Mechanical Data (Package|Pins)
Thermal pad, mechanical data (Package|Pins)
Orderable Information

8.5.1 Serial Interface Description

I2C™ is a 2-wire serial interface developed by Philips Semiconductor, now NXP Semiconductors (see I2C-Bus Specification and User´s Manual, Revision 6, 4 April 2014). The bus consists of a data line (SDA) and a clock line (SCL) with pull-up structures. When the bus is idle, both SDA and SCL lines are pulled high. All the I2C compatible devices connect to the I2C bus through open drain I/O pins, SDA and SCL. A controller, usually a microcontroller or a digital signal processor, controls the bus. The controller is responsible for generating the SCL signal and device addresses.

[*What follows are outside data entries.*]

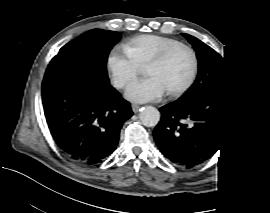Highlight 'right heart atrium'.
<instances>
[{
    "mask_svg": "<svg viewBox=\"0 0 270 213\" xmlns=\"http://www.w3.org/2000/svg\"><path fill=\"white\" fill-rule=\"evenodd\" d=\"M108 67L115 84L120 88H125L132 84L140 72V66L133 62L128 55H121L116 51L111 53Z\"/></svg>",
    "mask_w": 270,
    "mask_h": 213,
    "instance_id": "d8ad5b80",
    "label": "right heart atrium"
}]
</instances>
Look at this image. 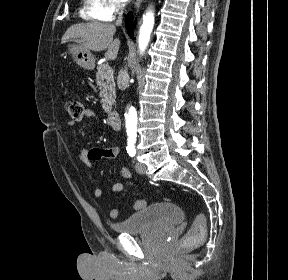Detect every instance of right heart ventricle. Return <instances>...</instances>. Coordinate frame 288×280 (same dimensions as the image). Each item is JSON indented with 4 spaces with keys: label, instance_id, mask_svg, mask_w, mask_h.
Here are the masks:
<instances>
[{
    "label": "right heart ventricle",
    "instance_id": "right-heart-ventricle-1",
    "mask_svg": "<svg viewBox=\"0 0 288 280\" xmlns=\"http://www.w3.org/2000/svg\"><path fill=\"white\" fill-rule=\"evenodd\" d=\"M100 5V0H82L79 15L85 20L101 21Z\"/></svg>",
    "mask_w": 288,
    "mask_h": 280
}]
</instances>
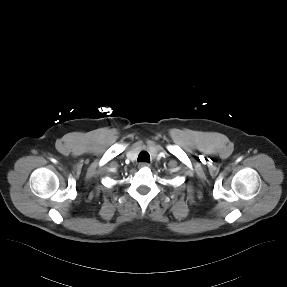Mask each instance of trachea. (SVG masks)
Wrapping results in <instances>:
<instances>
[{
	"label": "trachea",
	"instance_id": "trachea-1",
	"mask_svg": "<svg viewBox=\"0 0 287 287\" xmlns=\"http://www.w3.org/2000/svg\"><path fill=\"white\" fill-rule=\"evenodd\" d=\"M138 161L150 162V155L146 151H142L138 156Z\"/></svg>",
	"mask_w": 287,
	"mask_h": 287
}]
</instances>
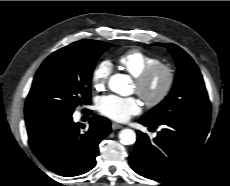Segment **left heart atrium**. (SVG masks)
<instances>
[{
	"label": "left heart atrium",
	"instance_id": "39dd6f15",
	"mask_svg": "<svg viewBox=\"0 0 230 186\" xmlns=\"http://www.w3.org/2000/svg\"><path fill=\"white\" fill-rule=\"evenodd\" d=\"M97 106L100 113L118 122H125L141 111L140 102L134 97L103 96Z\"/></svg>",
	"mask_w": 230,
	"mask_h": 186
}]
</instances>
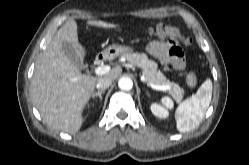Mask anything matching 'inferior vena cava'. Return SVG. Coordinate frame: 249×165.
Segmentation results:
<instances>
[{"label":"inferior vena cava","instance_id":"obj_1","mask_svg":"<svg viewBox=\"0 0 249 165\" xmlns=\"http://www.w3.org/2000/svg\"><path fill=\"white\" fill-rule=\"evenodd\" d=\"M112 83V79L104 77V78H100L99 81L96 84L97 89L100 90H105L107 89Z\"/></svg>","mask_w":249,"mask_h":165}]
</instances>
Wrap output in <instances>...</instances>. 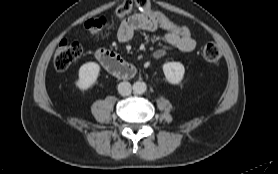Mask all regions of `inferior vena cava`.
Returning a JSON list of instances; mask_svg holds the SVG:
<instances>
[{
  "label": "inferior vena cava",
  "instance_id": "602c4592",
  "mask_svg": "<svg viewBox=\"0 0 278 174\" xmlns=\"http://www.w3.org/2000/svg\"><path fill=\"white\" fill-rule=\"evenodd\" d=\"M118 92L122 96H129L132 92V86L129 82H121L118 85Z\"/></svg>",
  "mask_w": 278,
  "mask_h": 174
}]
</instances>
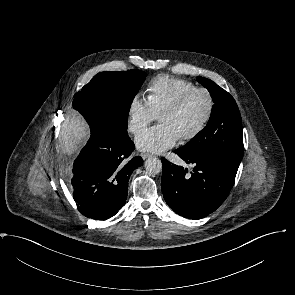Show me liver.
<instances>
[{
  "label": "liver",
  "mask_w": 295,
  "mask_h": 295,
  "mask_svg": "<svg viewBox=\"0 0 295 295\" xmlns=\"http://www.w3.org/2000/svg\"><path fill=\"white\" fill-rule=\"evenodd\" d=\"M89 137L88 126L77 113L69 112L61 125L59 147L68 155L74 154Z\"/></svg>",
  "instance_id": "obj_1"
}]
</instances>
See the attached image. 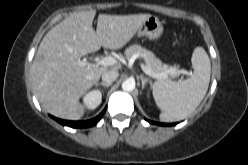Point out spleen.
Wrapping results in <instances>:
<instances>
[{
    "instance_id": "1",
    "label": "spleen",
    "mask_w": 248,
    "mask_h": 165,
    "mask_svg": "<svg viewBox=\"0 0 248 165\" xmlns=\"http://www.w3.org/2000/svg\"><path fill=\"white\" fill-rule=\"evenodd\" d=\"M193 75L183 81L160 79L152 85L162 122H175L188 117L201 103L208 90L211 63L205 49L196 47L191 58Z\"/></svg>"
}]
</instances>
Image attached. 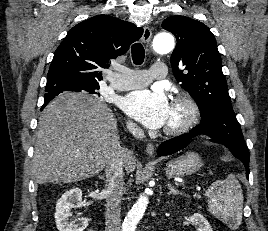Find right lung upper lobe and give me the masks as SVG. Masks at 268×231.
Here are the masks:
<instances>
[{
    "label": "right lung upper lobe",
    "instance_id": "obj_1",
    "mask_svg": "<svg viewBox=\"0 0 268 231\" xmlns=\"http://www.w3.org/2000/svg\"><path fill=\"white\" fill-rule=\"evenodd\" d=\"M142 34L141 27L108 15L77 24L54 53L46 87L60 83L99 86L102 70L109 67L110 60L126 53ZM51 100L45 97L44 104Z\"/></svg>",
    "mask_w": 268,
    "mask_h": 231
}]
</instances>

The controller also generates specific conditions that indicate the START and STOP of data transfer. A target receives or transmits data on the bus under control of the controller.

The TPS6287Bx device operates as a target and supports the following data transfer modes, as defined in the I2C-Bus Specification: standard mode (100 kbps) and fast mode (400 kbps) and fast mode plus (1 Mbps). The interface adds flexibility to the power supply solution, enabling most functions to be programmed to new values depending on the instantaneous application requirements. Register contents remain intact as long as the input voltage remains above 1.4 V.

The protocol for high-speed mode is different from F/S-mode, and it is referred to as HS-mode.

TI recommends that the I2C controller initiates a STOP condition on the I2C bus after the initial power up of SDA and SCL pullup voltages to ensure reset of the I2C engine.